You are correct in your assumption that Scrivener only downloads the initial page you tell it to. Going any further is a fairly involved problem, actually. It’s one thing to tell a downloader that you only want to download page links that refer back to the same area of a website, but that very well might not get everything you want. You can increase the tolerances for what you’ll download, but every time you do that the risk of getting way more than you intended will increase. For instance, it’s not even safe to assume “same website”; consider someone who downloads a blog from blogger.com. And just opening it wide up to any old link whatsoever will inevitably lead to you shutting down the program before it fills up every molecule of your hard drive trying to download a substantial chunk of the World Wide Web. That last word, it’s very appropriate.
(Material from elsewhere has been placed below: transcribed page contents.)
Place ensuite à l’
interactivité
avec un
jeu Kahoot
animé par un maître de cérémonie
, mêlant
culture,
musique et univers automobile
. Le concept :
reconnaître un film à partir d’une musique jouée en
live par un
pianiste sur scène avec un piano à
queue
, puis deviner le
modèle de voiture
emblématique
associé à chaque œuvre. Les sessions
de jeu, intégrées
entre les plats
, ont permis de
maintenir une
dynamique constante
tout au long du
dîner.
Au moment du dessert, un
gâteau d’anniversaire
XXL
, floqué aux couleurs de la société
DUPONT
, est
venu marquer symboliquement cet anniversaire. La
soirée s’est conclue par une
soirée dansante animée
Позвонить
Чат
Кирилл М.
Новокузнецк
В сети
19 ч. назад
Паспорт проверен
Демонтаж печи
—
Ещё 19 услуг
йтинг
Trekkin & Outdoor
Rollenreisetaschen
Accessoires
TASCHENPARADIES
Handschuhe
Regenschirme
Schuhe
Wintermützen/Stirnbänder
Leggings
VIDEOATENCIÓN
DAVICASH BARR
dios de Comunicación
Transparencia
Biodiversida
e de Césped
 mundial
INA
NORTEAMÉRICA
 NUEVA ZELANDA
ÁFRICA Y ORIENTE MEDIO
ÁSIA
So the solution is a plethora of options which must be constantly fiddled with. No two bulk downloads are the same, and each require a degree of playing around with level thresholds, type filters, total file max limits, interval masking, connexion multiplexing, and domain/directory limiters to get the solution just right. Whole programs are devoted to the problem, and they work with varying levels of effectiveness. Not everyone wants people to download their whole site (or even parts of it), and employ restrictions that these sorts of programs are supposed to honour, some let you ignore that at your own risk (these restriction files are often there for a good reason, as it is possible to get stuck in download loops with page “names” that change every time the program requests them). Nowadays it is becoming increasingly more difficult as web designers ditch years of good standards and build their sites out of a pile of dark magic that only works in the most mundane and mainstream of uses.
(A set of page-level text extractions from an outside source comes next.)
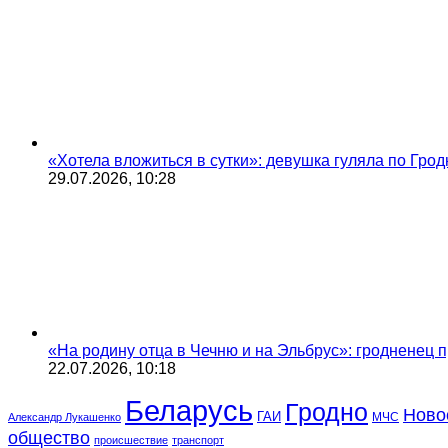
«Хотела вложиться в сутки»: девушка гуляла по Грод
29.07.2026, 10:28
«На родину отца в Чечню и на Эльбрус»: гродненец п
22.07.2026, 10:18
Беларусь
Гродно
Ново
ГАИ
МЧС
Александр Лукашенко
общество
происшествие
транспорт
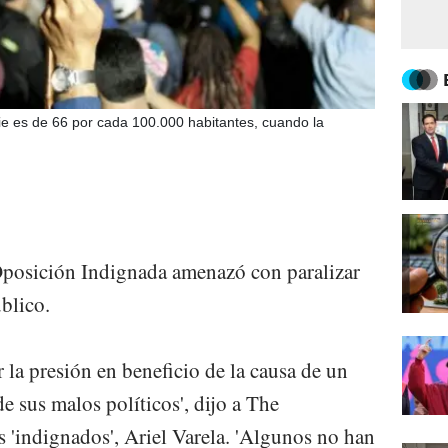
ie es de 66 por cada 100.000 habitantes, cuando la
posición Indignada amenazó con paralizar
blico.
 la presión en beneficio de la causa de un
e sus malos polí­ticos', dijo a The
os 'indignados', Ariel Varela. 'Algunos no han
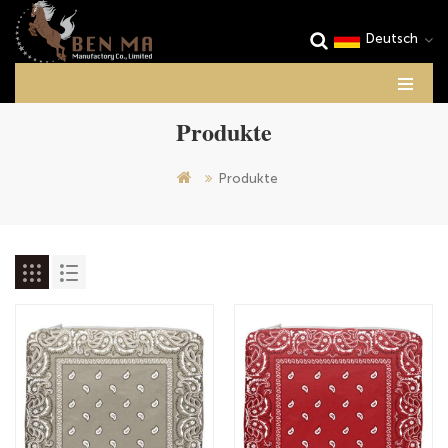
Deutsch
Produkte
Produkte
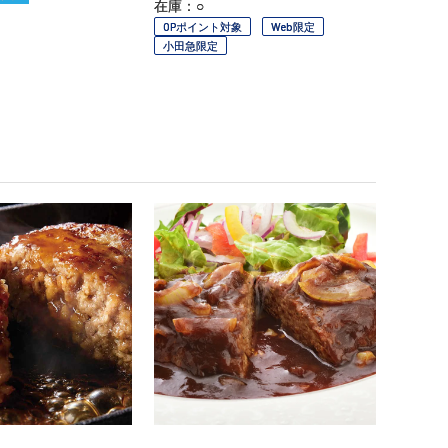
在庫：○
OPポイント対象
Web限定
小田急限定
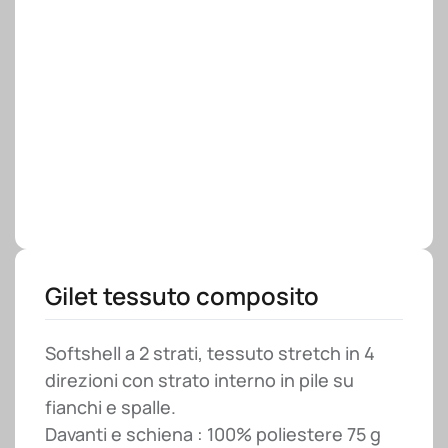
Gilet tessuto composito
Softshell a 2 strati, tessuto stretch in 4
direzioni con strato interno in pile su
fianchi e spalle.
Davanti e schiena : 100% poliestere 75 g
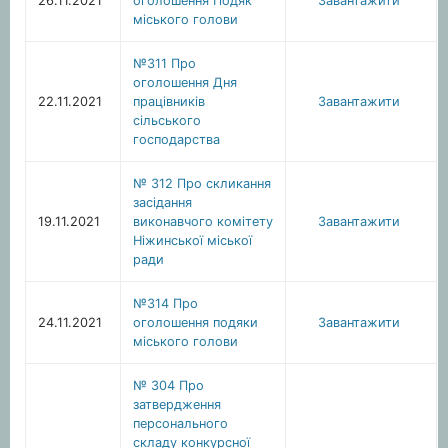
26.11.2021
оголошення Подяк
Завантажити
міського голови
№311 Про
оголошення Дня
22.11.2021
працівників
Завантажити
сільського
господарства
№ 312 Про скликання
засідання
19.11.2021
виконавчого комітету
Завантажити
Ніжинської міської
ради
№314 Про
24.11.2021
оголошення подяки
Завантажити
міського голови
№ 304 Про
затвердження
персонального
складу конкурсної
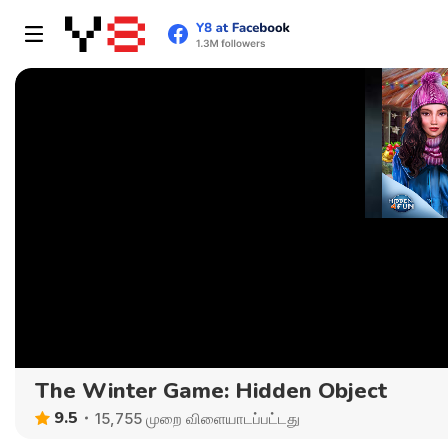
The Winter Game: Hidden Object
9.5
15,755 முறை விளையாடப்பட்டது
Some things to investigate:
- wget (a UNIX tool, but has some decent Mac OS X front-ends)
- Blue Crab
And if you already own DEVONthink Pro, it has a very basic deep downloader built-in that might work for you.
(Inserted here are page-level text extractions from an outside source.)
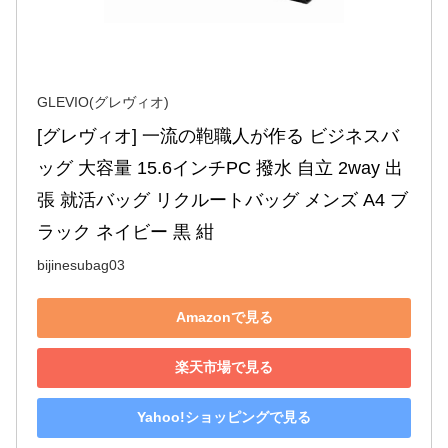
GLEVIO(グレヴィオ)
[グレヴィオ] 一流の鞄職人が作る ビジネスバ
ッグ 大容量 15.6インチPC 撥水 自立 2way 出
張 就活バッグ リクルートバッグ メンズ A4 ブ
ラック ネイビー 黒 紺
bijinesubag03
Amazonで見る
楽天市場で見る
Yahoo!ショッピングで見る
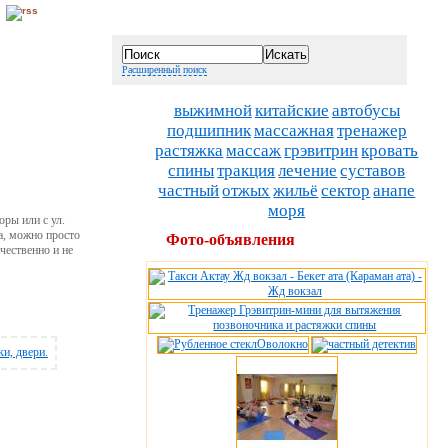
Расширенный поиск
выжимной
китайские
автобусы
подшипник
массажная
тренажер
растяжка
массаж
грэвитрин
кровать
спины
тракция
лечение
суставов
частный
отжых
жильё
сектор
анапе
моря
оры или с ул.
а, можно просто
Фото-объявления
чественно и не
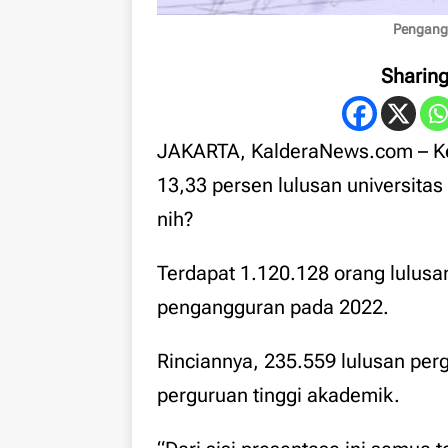
Pengangg
Sharin
JAKARTA, KalderaNews.com – Ke
13,33 persen lulusan universita
nih?
Terdapat 1.120.128 orang lulusan
pengangguran pada 2022.
Rinciannya, 235.559 lulusan perg
perguruan tinggi akademik.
The next problem is what to do with the content once you download it. Many of these just dump several thousand files into a directory and let you sort it. Not, in any way imaginable, useful for Scrivener. Some of the more Mac savvy programs might give you options to store everything in a series of modified webarchive files, but they won’t link to one another in the way you desire, at least not in Scrivener. The best the downloader can do is rewrite every single URL it establishes a download link to, so that it points to the local copy instead of the original URL. Once you drag both files into Scrivener, their names will be changed and they’ll be relocated into the project file—broken links, even if Scrivener could handle one webpage linking to another imported webpage within Scrivener (it can’t, last time I checked).
Your best option might be to just leave the download directory intact, and link to it via a Reference in Scrivener, letting it load in a browser, which will navigate on your hard drive as if it were a remote website—until you reach the boundary of where you established the downloader limits.